■ **Information provided**:

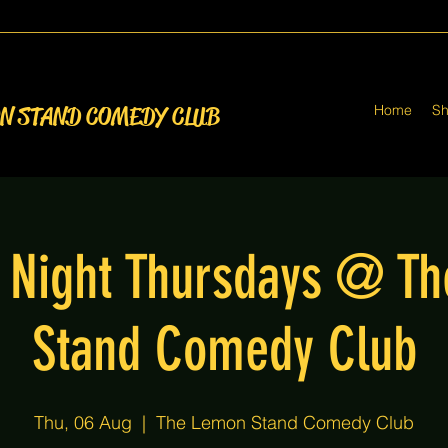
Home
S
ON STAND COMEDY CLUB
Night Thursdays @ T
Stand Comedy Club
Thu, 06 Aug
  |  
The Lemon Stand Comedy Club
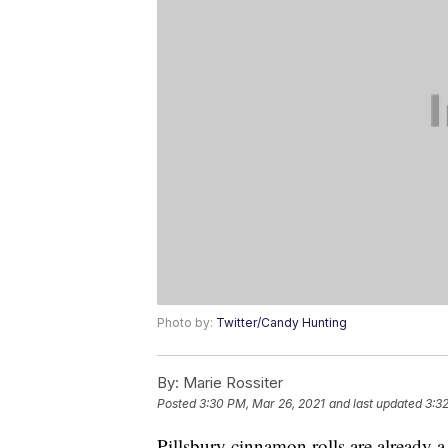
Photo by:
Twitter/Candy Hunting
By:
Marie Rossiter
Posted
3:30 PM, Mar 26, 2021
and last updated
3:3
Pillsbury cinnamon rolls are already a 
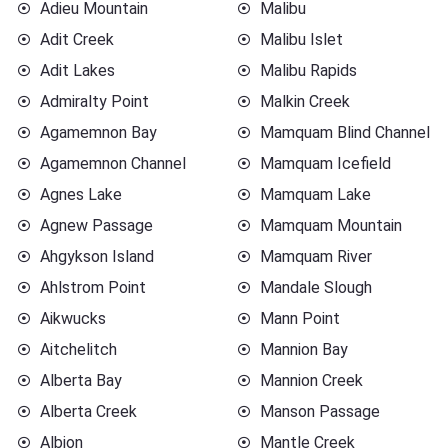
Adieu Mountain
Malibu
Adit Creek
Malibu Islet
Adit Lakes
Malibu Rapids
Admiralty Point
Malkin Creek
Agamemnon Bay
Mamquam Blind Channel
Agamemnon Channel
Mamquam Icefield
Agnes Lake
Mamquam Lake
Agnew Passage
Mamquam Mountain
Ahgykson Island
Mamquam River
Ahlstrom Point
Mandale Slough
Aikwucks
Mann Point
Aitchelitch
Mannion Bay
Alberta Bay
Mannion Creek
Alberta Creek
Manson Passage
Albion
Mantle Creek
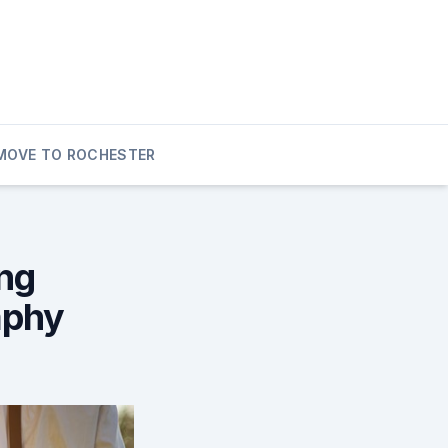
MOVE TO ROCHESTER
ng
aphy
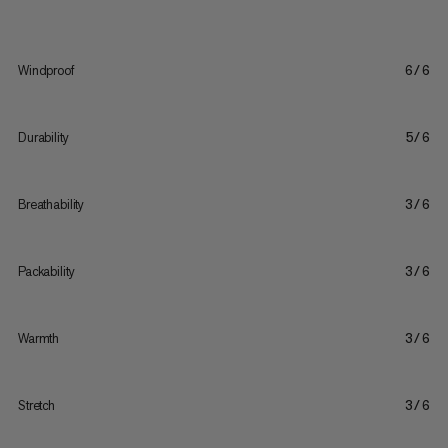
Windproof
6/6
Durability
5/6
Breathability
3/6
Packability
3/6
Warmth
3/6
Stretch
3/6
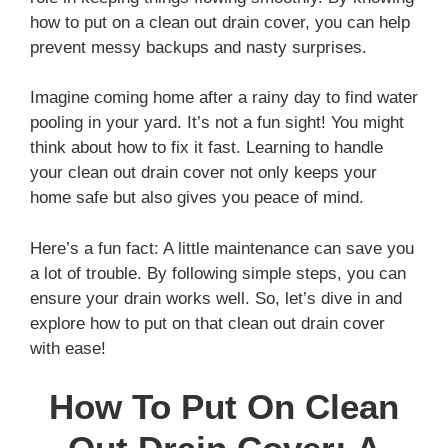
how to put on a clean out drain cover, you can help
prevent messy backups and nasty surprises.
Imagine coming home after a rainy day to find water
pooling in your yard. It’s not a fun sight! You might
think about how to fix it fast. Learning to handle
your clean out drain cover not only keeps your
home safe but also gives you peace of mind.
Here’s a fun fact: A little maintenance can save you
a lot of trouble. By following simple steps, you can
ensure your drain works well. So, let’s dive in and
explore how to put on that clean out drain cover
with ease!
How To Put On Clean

■ **Required action**:
Write the lines above out again exactly, excluding every picture.

■ **Your response**:
Home
S
ON STAND COMEDY CLUB
Night Thursdays @ T
Stand Comedy Club
Thu, 06 Aug
  |  
The Lemon Stand Comedy Club
Photo by:
Twitter/Candy Hunting
By:
Marie Rossiter
Posted
3:30 PM, Mar 26, 2021
and last updated
3:3
Pillsbury cinnamon rolls are already a 
Adieu Mountain
Malibu
Adit Creek
Malibu Islet
Adit Lakes
Malibu Rapids
Admiralty Point
Malkin Creek
Agamemnon Bay
Mamquam Blind Channel
Agamemnon Channel
Mamquam Icefield
Agnes Lake
Mamquam Lake
Agnew Passage
Mamquam Mountain
Ahgykson Island
Mamquam River
Ahlstrom Point
Mandale Slough
Aikwucks
Mann Point
Aitchelitch
Mannion Bay
Alberta Bay
Mannion Creek
Alberta Creek
Manson Passage
Albion
Mantle Creek
MOVE TO ROCHESTER
ng
aphy
Windproof
6/6
Durability
5/6
Breathability
3/6
Packability
3/6
Warmth
3/6
Stretch
3/6
how to put on a clean out drain cover, you can help
prevent messy backups and nasty surprises.
Imagine coming home after a rainy day to find water
pooling in your yard. It’s not a fun sight! You might
think about how to fix it fast. Learning to handle
your clean out drain cover not only keeps your
home safe but also gives you peace of mind.
Here’s a fun fact: A little maintenance can save you
a lot of trouble. By following simple steps, you can
ensure your drain works well. So, let’s dive in and
explore how to put on that clean out drain cover
with ease!
How To Put On Clean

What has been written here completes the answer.